No doubt you can see why so much of what I’ve written over the years has promoted the idea of family gaming. But there’s a big stigma to push back against: the image of digital play as anti-social. Despite the huge social aspects involved in gaming, the image of the overweight isolated slacker-nerd just won’t go away. Of course, the stereotype is false. One need only consider how much gaming now happens in big online multiplayer arenas to see that it can be a social activity. Dig a little deeper and it’s also clear that digital play is always essentially about interacting with a virtual landscape. That landscape often involves other characters, beings and avatars. But even when it doesn’t, it is still all about how a player responds to the feedback that the external, albeit virtual, environment provides. The game rewards some kinds of interactions and not others. See what I’m getting at here? This process of responding to feedback is analogous to the way we navigate complex social interactions.

But the best prosocial benefits of gaming come from local multiplayer modes. Personally, I don’t care whether its cooperative or competitive. I suspect parents, teachers, and caregivers probably like coop mode better. It feels more like a positive form of “community.” But the benefits of playing together are probably similar in both cases. When kids sit in the living room next to each other, munching on popcorn and thumbing away at the controller, they are practicing a whole slew of prosocial behaviors. They are learning. They are exploring. They are growing.

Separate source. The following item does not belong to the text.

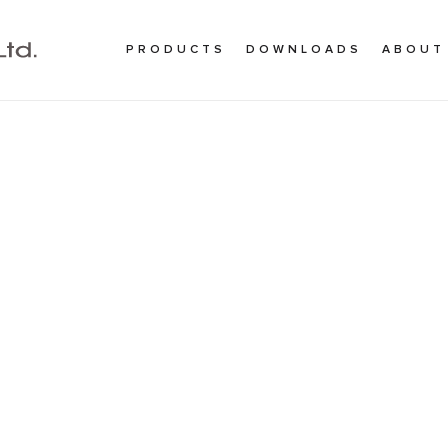
PRODUCTS
DOWNLOADS
ABOUT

Which gets me to the problem with the Xbox: I can’t find enough games that include local multiplayer modes. If you’ve got suggestions, please put them in the comments because ever since we got the console, my kids have been arguing nonstop. They squabble over who gets to play next. They fight over the color of the controller. The younger one screams whenever his older brother won’t help him figure out what to do. And it makes me miss the cozy pro-family attitude that Nintendo brought into my living room.

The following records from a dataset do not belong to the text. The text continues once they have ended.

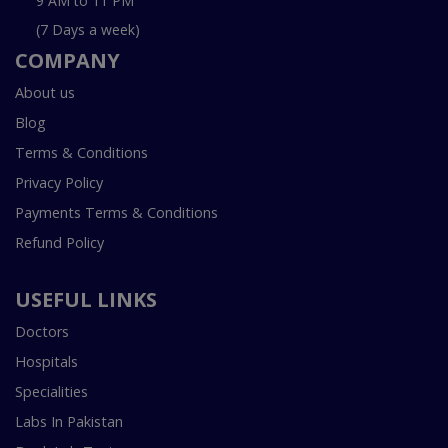
9 AM to 11 PM
(7 Days a week)
COMPANY
About us
Blog
Terms & Conditions
Privacy Policy
Payments Terms & Conditions
Refund Policy
USEFUL LINKS
Doctors
Hospitals
Specialities
Labs In Pakistan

The trouble is that my kids are mostly done with the WiiU. Now that they’re in their Tween years, they want darker games. They want edgy, gritty, violent games that push them into psychologically uncomfortable places. And that’s all okay with me. If what they need right now—as they move toward adolescence—is something more destabilizing than the Mushroom Kingdom, I get it. I remember what it feels like to be their age and I’m sure that there’s something that feels cathartic about all that shooting and combat. But I don’t understand why it needs to be so independent, so insulated.

Maybe it’s because, in the United States, we tell the story of adolescence as an experience of separating into adulthood. It is a weening, a chord cutting, a schism. The psychologist James Hillman once explained that our cultural expectations for individual growth and development start with sharing, community, and cooperation and then quickly turn isolationist, preoccupied with self-preservation. “First fusion,” he wrote, “then separation in order to find identity and individuality.” But do things have to be that way? Is it really the attitude we want to cultivate in the next generation? Do they need to push away from others in order to find themselves? Hillman says no, “they deceive us, the psychologists of growth, when they say: things must divide in order to grow and the pain is of parturition, the destruction really a creation in disguise.”

It seems to me that in a world dominated by networks, high speed transportation infrastructure, and global trade, tomorrow’s elite will be the ones who excel at connecting, not separating. Certainly, a great deal of the future’s workforce relationships will only exist online—tomorrow’s laborers will likely telecommute to virtual factory floors where folks assemble information widgets and operate drones. It will probably be very similar to massive multiplayer online games. But that’s all the more reason why kids need to learn how to connect locally. They need to know how to be dialed-in and connected to faraway places, while simultaneously locally emplaced.

Digital play can (and should) be preparing today’s tweens for tomorrow’s adulthood. But I worry that it is inadvertently reinforcing the sense of individualistic self-preservation that dominated the 20th century. Maybe I’m just playing the wrong games.